The Silent Patient by way of Stephen King: Parker, a young, overconfident psychiatrist new to his job at a mental asylum miscalculates catastrophically when he undertakes curing a mysterious and profoundly dangerous patient.
In a series of online posts, Parker H., a young psychiatrist, chronicles the harrowing account of his time working at a dreary mental hospital in New England. Through this internet message board, Parker hopes to communicate with the world his effort to cure one bewildering patient.We learn, as Parker did on his first day at the hospital, of the facility’s most difficult, profoundly dangerous case—a forty-year-old man who was originally admitted to the hospital at age six. This patient has no known diagnosis. His symptoms seem to evolve over time. Every person who has attempted to treat him has been driven to madness or suicide.

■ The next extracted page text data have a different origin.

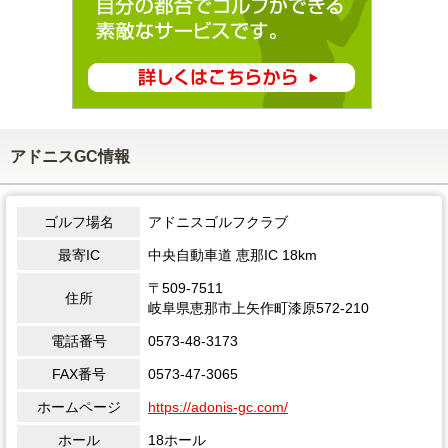
アドニスGC情報
ゴルフ場名
アドニスゴルフクラブ
最寄IC
中央自動車道 恵那IC 18km
〒509-7511
住所
岐阜県恵那市上矢作町漆原572-210
電話番号
0573-48-3173
FAX番号
0573-47-3065
ホームページ
https://adonis-gc.com/
ホール
18ホール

Desperate and fearful, the hospital’s directors keep him strictly confined and allow minimal contact with staff for their own safety, convinced that releasing him would unleash catastrophe upon the outside world. Parker, brilliant and overconfident, takes it upon himself to discover what ails this patient and finally cure him. But from his first encounter with the mysterious patient, things spiral out of control and, facing a possibility beyond his wildest imaginings, Parker is forced to question everything he thought he knew.
Fans of Sarah Pinborough’s Behind Her Eyes and Paul Tremblay’s The Cabin at the End of the World will be riveted by Jasper DeWitt’s astonishing debut.

REVIEW AS A READER:
I researched "best psychological thrillers" on Bard.google.com and this book, The Patient, came up as number one. I read through the Amazon description, but I chose it based on Bard's recommendation.
The psychological mystery and drama started from the first page. The mystery was subtle at first, but it was definitely there. I was hooked and wanted to know more from the first page. The story unfolded slowly but it was never boring.
Reading the book was like driving on long winding roads, not knowing the ultimate destination, and also not being sure what lay right around the bend. The drama moved along without stop. The story never sagged or drove off onto some boring side road. The mystery and suspense were constant.
There was an intimacy in the story as some of it was written in first person. Other parts were written in third person where the story took on more of a bird's eye view and a bit of narration. It all worked and added to the mystique of the book.
I did feel that at the end of the book, the ending veered off into a bit of unexpected sci-fi or fantasy I was not expecting, but it was still an enjoyable book from start to finish.